Speaking for the first time on the Ram Mandir issue, the prime minister on Monday trained guns on Congress, saying the matter of dispute over the birthplace of Lord Ram was stalled by the grand old party.
Modi said that had the Congress tried, a solution could have been found much earlier but they cared only about their vote bank. He was speaking at an election rally in Jharkhand, which goes to polls next month.
Speaking at another rally on Sunday, Defence Minister Rajnath Singh scaled up the pitch, saying “no power on earth can stop” the construction of a grand temple in Ayodhya, while party chief and Home Minister Amit had on Thursday stressed that BJP was committed to the construction of a temple from the very beginning.
The comments by three top BJP leaders on Ram temple during political rallies within a week, in a poll-bound state, has raised eyebrows. On November 23, the VHP also publicly felicitated around 65 advocates of Ram Lala Virajman, the deity and Ramjanmabhoomi in Karsevakpuram in Ayodhya for their “untiring free contribution in winning the case.”

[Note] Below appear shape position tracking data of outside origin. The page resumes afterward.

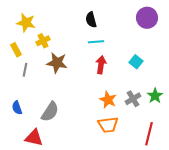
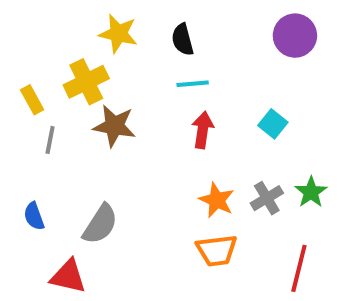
yellow star: (26, 23) -> (118, 34), moved
yellow cross: (43, 41) -> (86, 82), size x1.5

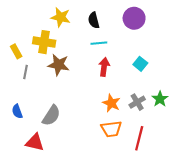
purple circle: (295, 36) -> (134, 18), moved
yellow cross: (86, 82) -> (44, 42), turned 35
red line: (299, 268) -> (139, 138), moved

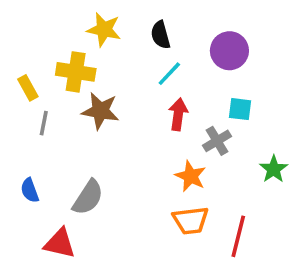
purple circle: (134, 18) -> (229, 51), moved
cyan line: (99, 43) -> (169, 74), turned -42
cyan square: (140, 64) -> (240, 109), turned -32
gray cross: (137, 102) -> (217, 141), moved

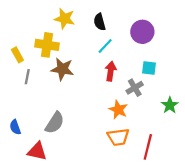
blue semicircle: (30, 190) -> (15, 127), moved

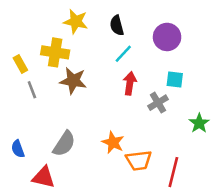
gray line: (27, 77) -> (32, 90), turned -32
orange star: (118, 110) -> (113, 142), moved

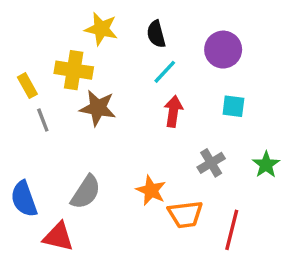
gray cross: (158, 103) -> (211, 163), moved
blue semicircle: (18, 149) -> (24, 199), size x1.5

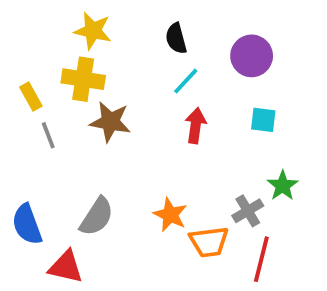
yellow star: (101, 29) -> (93, 31), moved
gray cross: (211, 163) -> (248, 211), moved
green star: (266, 165) -> (283, 186), moved

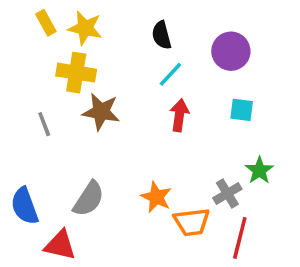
yellow rectangle: (31, 97) -> (46, 23), moved

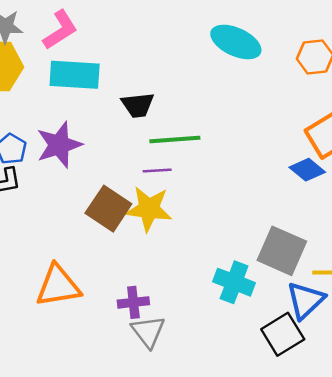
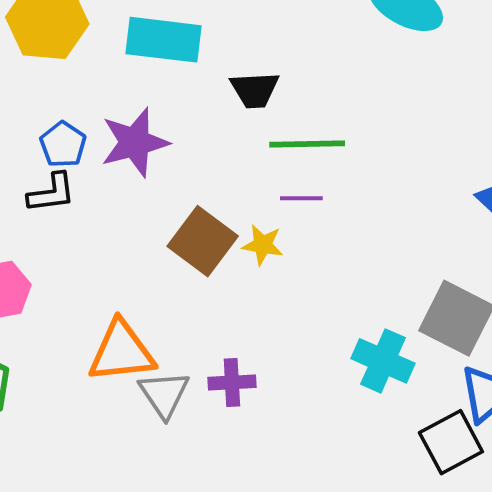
purple line: (157, 171) -> (301, 198), moved
yellow star: (149, 209) -> (263, 245), size x0.6
gray triangle: (148, 332) -> (164, 394), moved

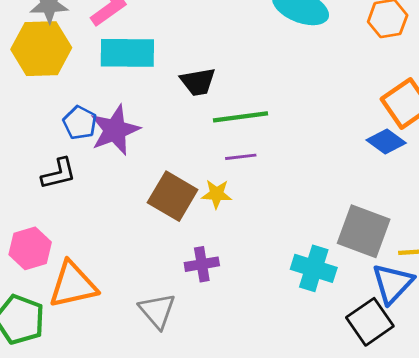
blue pentagon: (63, 144) -> (80, 123), moved
orange triangle: (121, 352) -> (73, 285), moved
purple cross: (232, 382) -> (202, 264), moved

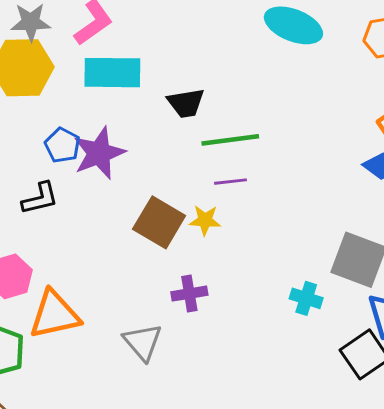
cyan cross: (314, 268) -> (306, 298), size x0.7

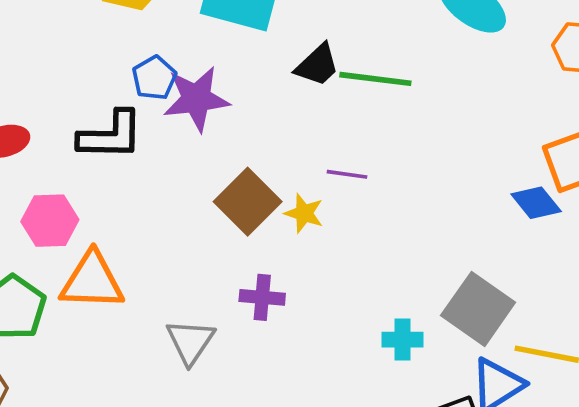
black trapezoid: (186, 103) -> (317, 65), turned -48
green line: (230, 140) -> (375, 79), moved
black L-shape: (40, 198) -> (111, 135), size x1.4
cyan cross: (306, 298) -> (402, 340), turned -32

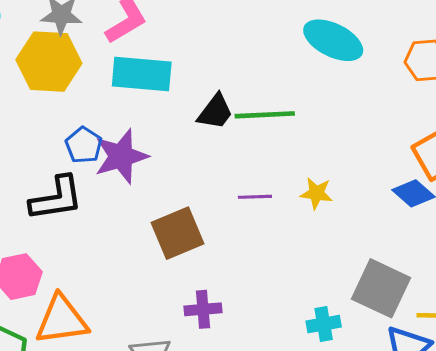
brown square: (248, 202) -> (177, 233), turned 32
yellow star: (304, 213) -> (316, 193), moved

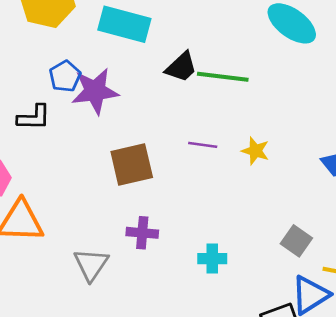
black L-shape: (56, 198) -> (34, 117), size x0.7
gray square: (381, 288) -> (296, 241), size x0.6
cyan cross: (324, 324) -> (212, 259), moved

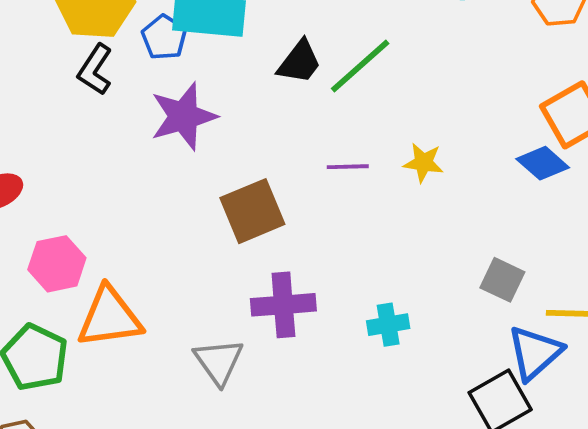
blue pentagon: (65, 76) -> (164, 37), moved
green line: (223, 77) -> (360, 66), turned -39
black L-shape: (34, 117) -> (95, 70), moved, turned 132
purple cross: (142, 233) -> (283, 305), size x1.4

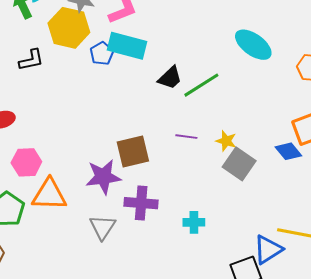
black L-shape: (95, 70) -> (31, 60), moved, turned -144
purple star: (183, 116) -> (103, 177), moved
gray square: (502, 280) -> (239, 164), moved, size x1.4

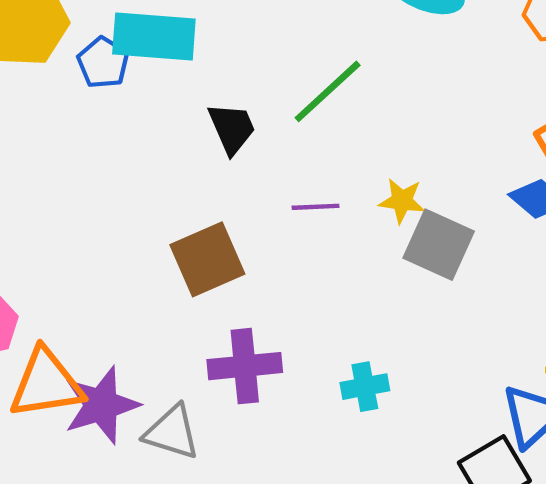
black trapezoid: (170, 78) -> (232, 128), moved, turned -60
purple star: (103, 177) -> (101, 405), moved
gray triangle: (102, 227) -> (172, 432), turned -36

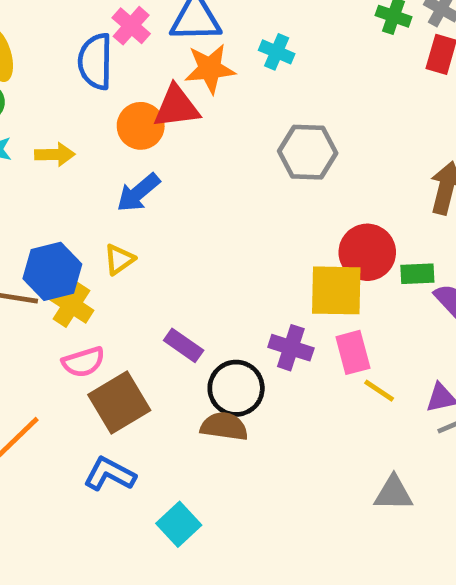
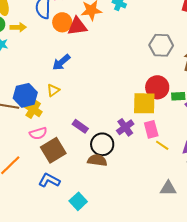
orange circle: (141, 126) -> (62, 22), moved
gray hexagon: (308, 152) -> (161, 45), moved
yellow arrow: (55, 154) -> (18, 27), moved
purple cross: (291, 348) -> (125, 127), turned 36

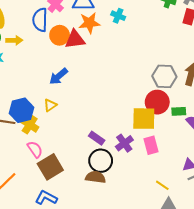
gray hexagon: (161, 45) -> (164, 76), moved
purple rectangle: (80, 126) -> (97, 138), moved
pink semicircle: (38, 133) -> (35, 149), turned -108
yellow line: (162, 145) -> (162, 185), moved

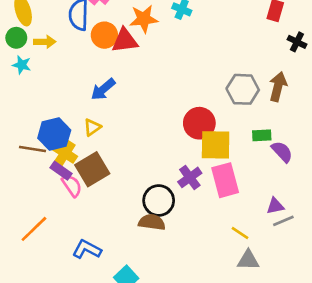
red circle: (157, 102) -> (199, 123), moved
purple rectangle: (97, 138) -> (61, 171), moved
pink rectangle: (151, 145) -> (225, 180), size x1.4
brown square: (50, 167) -> (92, 169), moved

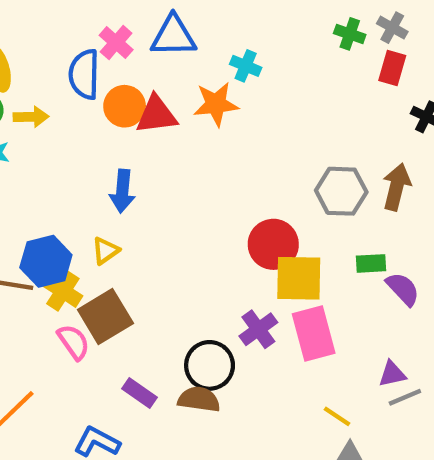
orange star: (144, 19) -> (216, 104), moved
blue arrow: (103, 89) -> (122, 191), turned -45
purple rectangle: (61, 171) -> (139, 393), moved

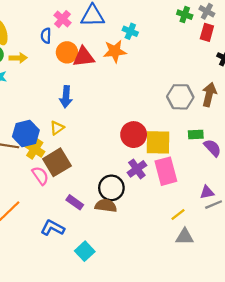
blue semicircle: (84, 74) -> (46, 36), size x0.6
red circle: (273, 244) -> (134, 135), moved
yellow line: (337, 416) -> (178, 215), turned -72

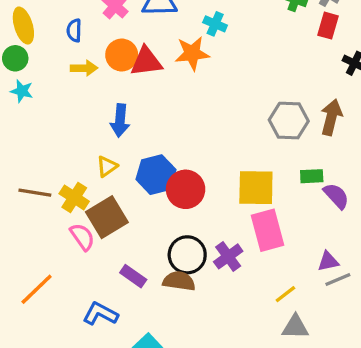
blue semicircle: (46, 36) -> (74, 30), moved
yellow arrow: (18, 58) -> (84, 68), moved
blue hexagon: (26, 133) -> (156, 175), moved
red circle: (134, 135) -> (186, 189), moved
purple cross: (137, 169) -> (228, 256), moved

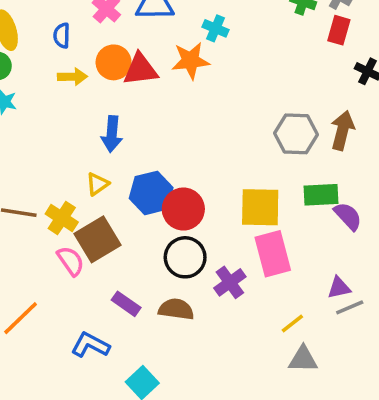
green rectangle: (312, 176) -> (321, 195), size x1.4
black circle: (187, 255) -> (185, 257), moved

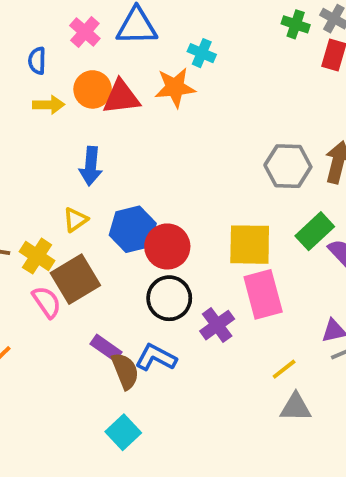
green rectangle: (321, 195) -> (315, 231), turned -40
brown semicircle: (176, 309) -> (125, 371), moved, turned 60
blue L-shape: (90, 345) -> (156, 358), moved

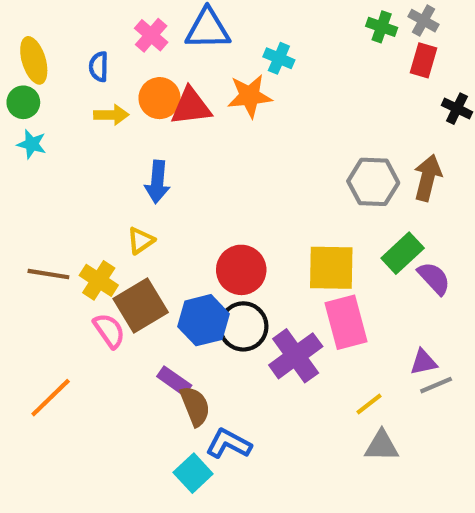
blue hexagon: (133, 229) -> (203, 320), moved
purple cross: (217, 325) -> (296, 356), size x1.4
blue L-shape: (156, 358) -> (229, 444), moved

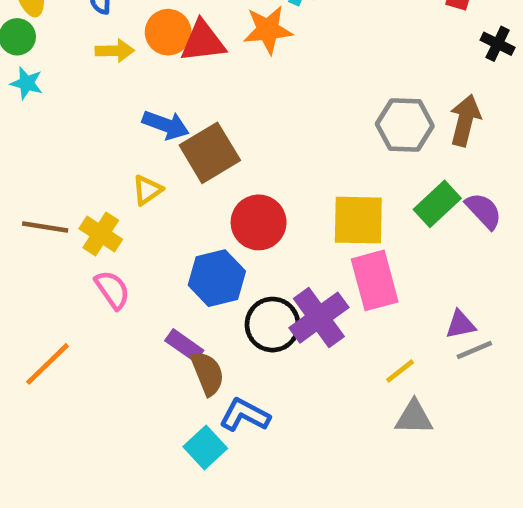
blue arrow: (157, 182) -> (166, 125), turned -75
purple semicircle: (434, 278) -> (484, 211), moved
brown square: (141, 306) -> (210, 153), moved
black circle: (243, 326) -> (272, 325), moved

This is in contrast with the caution the BJP and Sangh parivar had adopted and advocated earlier.
Way back on September 9, addressing an election rally in Nashik, Modi slammed "motormouths" and cautioned them against making comments on Ram Mandir issue. Days before the judgement, RSS asked its pracharaks not to organise celebrations or carry processions if the judgement comes in favour of Ram temple.
On the day of the judgment, VHP issued a press statement after the court judgment saying “neither has anybody won nor has anybody has lost."
Now, the lack of inhibition in raking up the temple issue and claiming credit the Ayodhya verdict is a clear indication that the BJP will no longer will restrain itself from reaping the electoral fruits of fulfilling one of its core agendas.
Political analyst T R Ramachandran, however, thinks that while the BJP might be making a “last-ditch effort to capitalize on Ram temple sentiment”, the issue is now a “done and dusted” and will “not have much resonance electorally.”
The BJP, which installed a non-tribal Raghubar Das as Chief Minster in 2014 in Jharkhand, which has a 26% tribal population, is also facing internal dissension in state unit, which it tried to address by making the ambitious former Chief Minister Arjun Munda a minister in the Centre.
The CM has also antagonized a senior party leader Saryu Rai, who is called the “Chanakya” of Jharkhand politics. Denied an Assembly ticket this time, Rai has announced his candidature as an Independent against the Chief Minister himself.
With the failure of an alliance with its former ally All Jharkhand Students Union, the BJP is nearly a loner against the combined might of the JMM-Congress and RJD alliance, which has only led the party to increase its pitch about its core agenda.